In PLOS One, researchers from Sweden and Germany present a genome sequence-based analysis of American foulbrood, a honeybee disease caused by globally endemic Paenibacillus larvae bacteria. The team attempted to use core genome sequencing as a multilocus sequence typing tool, focusing on dozens of P. larvae isolates from mainland Sweden or from colonies in Gotland during a 2014 outbreak on the Baltic island. In addition to carrying out comparisons with "enterobacterial repetitive intergenic consensus" (EPIC)-based genotyping, the authors used genome sequence data to trace the Gotland outbreak to a single beekeeper. "Since [American foulbrood] is mainly spread through beekeeping activities such as moving contaminated hive material, [whole-genome sequencing] could be a useful tool to determine when and from where the pathogen was introduced in a geographical area, a beekeeping operation, or an apiary," they write.

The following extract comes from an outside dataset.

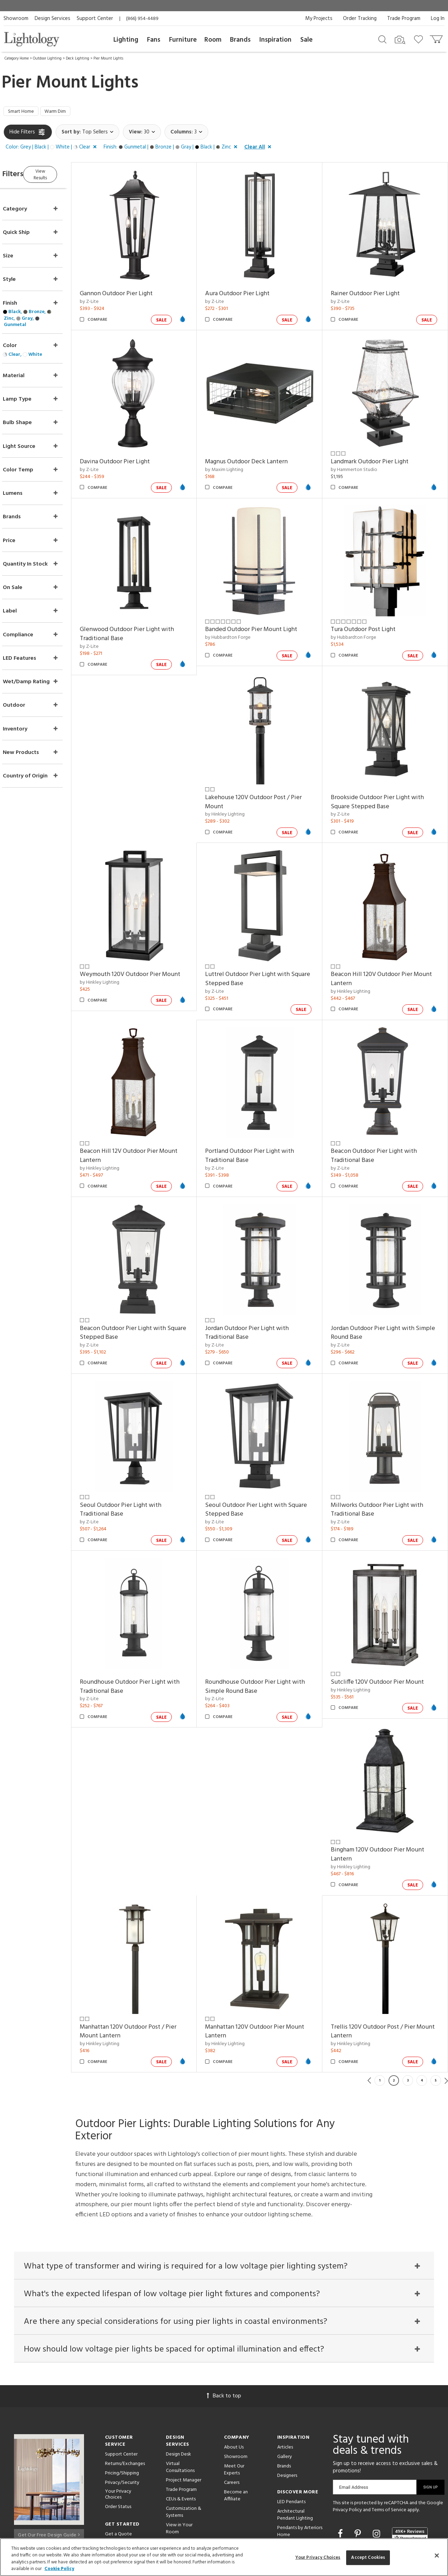 Image resolution: width=448 pixels, height=2576 pixels. What do you see at coordinates (377, 2470) in the screenshot?
I see `[Go to Instagram]` at bounding box center [377, 2470].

A team from Colombia and the US explores microRNA profiles in blood samples from individuals with class IV systemic lupus erythematous for another PLOS One paper. Using miRNA sequencing, the researchers assessed peripheral blood samples from Colombian individuals with or without class IV lupus nephritis, a form of the disease that affects the kidneys. Based on miRNA profiles for four individuals with lupus nephritis, 10 nephritis-free systemic lupus erythematous patients, and seven autoimmune disease-free control individuals, they narrowed in on two dozen circulating miRNAs with a distinct expression pattern in the lupus nephritis cases compared to unaffected controls.

Finally, researchers in Turkey and the US consider cancer co-expression networks for five cancer types using proteomic data and bioinformatics. For this PLOS One study, the team turned to reverse phase protein array data generated for thousands of breast, lung, kidney, skin, or brain cancer samples profiled for the Cancer Proteome Atlas Project. "Performance of nine association estimators used in the network inference algorithms were examined on the proteomic data of five different cancer types in both pathway and gene levels," the authors write, noting that the use of several association estimators "can make a significant improvement in identifying the disease-associated co-expression modules when they are integrated with the [weighted gene co-expression network analysis] method."